Thursday, March 28, 2019

The Eye of the Storm by Patrick White

Without much thought for her own wreckage, she moved slowly down what had been a beach, picking her way between torn-off branches, great beaded hassocks of amber weed, everywhere fish the sea had tossed out, together with a loaf of no longer bread, but a fluffier, disintegrating foam rubber.  Just as she was no longer a body, least of all a woman: the myth of her womanhood had been exploded by the storm.  She was instead a being, or more likely a flaw at the centre of this jewel of light: the jewel itself, blinding and tremulous at the same time, existed, flaw and all, only by grace; for the storm was still visibly spinning and boiling at a distance, in columns of cloud, its walls hung with vaporous balconies, continually shifted and distorted.

The aged, dying woman at the heart of The Eye of the Storm is the perfect vehicle for Patrick White's preoccupations and style.  He's so obsessed with the minutiae of the body, its various colors, smells, textures, effluvia, but he's no materialist; there's always the possibility of metaphysical transcendence.  Perhaps transcendence is, for White, what the everyday experience of living is made of, and death its ultimate expression.  So he has a field day with the body of Elizabeth Hunter, the eighty-six year old socialite, motionless and mostly blind, but often tricked out by her nurses in gaudy makeup, inherited jewels, and a lilac wig.

Sensing the end, Elizabeth Hunter's adult children return to Sydney to provoke a little bit of money from their mother, and hopefully shunt her off to a home.  Her daughter Dorothy, the Princess des Lascabanes, needs an infusion of cash to keep up the lifestyle she leads in France after her husband leaves her.  Her son Basil, a famous theater actor in London, wants to fund a misbegotten modern theater piece.  (There is something here about Australian anxiety toward the culture of Europe; something the materialistic children are drawn to, but not their mother.)

Both Dorothy and Basil despise their mother, who they consider to be cold and cruel, though this seems to be a matter of interpretation.  While not warm, White gives Elizabeth Hunter a kind of aloof wisdom, and suggests perhaps that the spiritually stunted children are incapable of seeing what is remarkable in their mother.  Among other things, she insists that she can and will die at the exact moment she wills it.  It's her night nurse, Sister de Santis, who really understands her.  Another nurse, the delightfully named Flora Manhood, is as drawn to Elizabeth as she is repelled; she cracks a plan to have the visiting Basil impregnate her for obscure reasons.  Nurses, housekeepers, cooks, the lawyer: these hangers-on make up a kind of family that supersedes Dorothy and Basil.

I couldn't help but think of May Sarton's Mrs.
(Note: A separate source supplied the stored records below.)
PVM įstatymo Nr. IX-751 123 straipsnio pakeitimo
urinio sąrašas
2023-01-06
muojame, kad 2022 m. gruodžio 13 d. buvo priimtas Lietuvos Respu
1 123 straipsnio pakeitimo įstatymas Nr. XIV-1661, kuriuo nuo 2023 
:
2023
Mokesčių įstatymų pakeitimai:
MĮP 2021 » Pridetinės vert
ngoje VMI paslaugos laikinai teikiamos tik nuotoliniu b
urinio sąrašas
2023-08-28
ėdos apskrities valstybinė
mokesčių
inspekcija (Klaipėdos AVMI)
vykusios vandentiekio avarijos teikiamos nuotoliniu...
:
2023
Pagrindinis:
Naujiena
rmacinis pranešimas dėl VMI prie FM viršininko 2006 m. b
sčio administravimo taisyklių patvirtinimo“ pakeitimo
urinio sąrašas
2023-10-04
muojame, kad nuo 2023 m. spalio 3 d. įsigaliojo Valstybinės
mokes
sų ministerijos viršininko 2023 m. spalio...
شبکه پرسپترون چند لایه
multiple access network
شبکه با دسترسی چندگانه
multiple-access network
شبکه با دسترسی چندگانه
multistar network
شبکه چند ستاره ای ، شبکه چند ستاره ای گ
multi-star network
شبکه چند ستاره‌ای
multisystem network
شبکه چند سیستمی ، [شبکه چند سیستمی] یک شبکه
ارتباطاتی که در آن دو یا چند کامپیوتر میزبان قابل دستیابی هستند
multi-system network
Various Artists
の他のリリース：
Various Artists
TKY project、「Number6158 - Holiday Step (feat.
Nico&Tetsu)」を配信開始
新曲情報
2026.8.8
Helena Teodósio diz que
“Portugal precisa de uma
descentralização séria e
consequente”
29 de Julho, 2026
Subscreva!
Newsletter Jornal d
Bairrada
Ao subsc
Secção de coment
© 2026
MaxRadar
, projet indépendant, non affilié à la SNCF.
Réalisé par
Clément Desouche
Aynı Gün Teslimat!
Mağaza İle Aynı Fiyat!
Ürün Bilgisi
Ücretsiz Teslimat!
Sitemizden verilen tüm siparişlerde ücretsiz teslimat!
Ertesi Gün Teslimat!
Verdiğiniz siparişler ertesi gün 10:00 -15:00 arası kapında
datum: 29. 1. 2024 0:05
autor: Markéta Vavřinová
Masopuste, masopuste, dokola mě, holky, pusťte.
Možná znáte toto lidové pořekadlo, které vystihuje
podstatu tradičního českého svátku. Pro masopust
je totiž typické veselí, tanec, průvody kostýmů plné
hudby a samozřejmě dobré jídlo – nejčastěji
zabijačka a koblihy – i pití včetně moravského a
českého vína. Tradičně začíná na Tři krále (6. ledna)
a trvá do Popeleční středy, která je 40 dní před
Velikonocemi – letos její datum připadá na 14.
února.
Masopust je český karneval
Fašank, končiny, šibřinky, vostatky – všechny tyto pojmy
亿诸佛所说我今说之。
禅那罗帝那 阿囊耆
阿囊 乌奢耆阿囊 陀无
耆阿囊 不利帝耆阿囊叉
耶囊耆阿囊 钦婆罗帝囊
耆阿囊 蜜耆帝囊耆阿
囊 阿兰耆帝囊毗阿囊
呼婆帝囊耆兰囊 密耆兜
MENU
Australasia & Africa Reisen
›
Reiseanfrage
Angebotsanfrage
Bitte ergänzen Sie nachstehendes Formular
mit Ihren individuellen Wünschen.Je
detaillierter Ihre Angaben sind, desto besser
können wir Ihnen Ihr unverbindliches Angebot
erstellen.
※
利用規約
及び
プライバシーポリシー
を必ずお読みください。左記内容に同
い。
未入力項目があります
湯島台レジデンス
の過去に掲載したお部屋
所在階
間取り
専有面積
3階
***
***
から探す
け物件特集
Stevens Hears the Mermaids SingingBoth novels are about older women trawling through memories: dead husbands, incomprehensible love affairs.  "The past has been burnt into me, I suppose," she says, "like they do with cattle."  But it's The Eye of the Storm that's really a novel about genius, partially because White's bizarre writing really is genius, and partially because it has no need to use the word genius: it abides there in the metaphysics.  The central transcendental moment is the eye of the titular hurricane; as Elizabeth Hunter recalls, abandoned on a remote island by her daughter, she hid in a bunker during a typhoon and experienced, all alone, the strange magic of the eye.  The transcendence of it--described by White in typically sensual fashion, above--is predicated on a kind of lesson of contingency.  Elizabeth sees the storm, and knows that she exists by grace only, and it only follows that such a grace cannot be permanent.  To know these moments of heightened life is to know, also, death.  No wonder Dorothy remains forever jealous of the experience.

When she does die, as she obviously must, it's on the toilet.  White's old body-obsession and potty humor.  But the moment is described as a kind of becoming, a fulfillment rather than a loss.  It slips rather beautifully into Elizabeth's point-of-view: "Till I am no longer filling the void with mock substance: myself is this endlessness."  I don't know if it's a good death, like the Archbishop's, but it seems beside the point; earlier in the novel she tells us that dying ought to be the hardest thing you ever do; that's the point of it.  It's not beautiful either; White's books never are, but it has a kind of power and truth I never find anywhere else.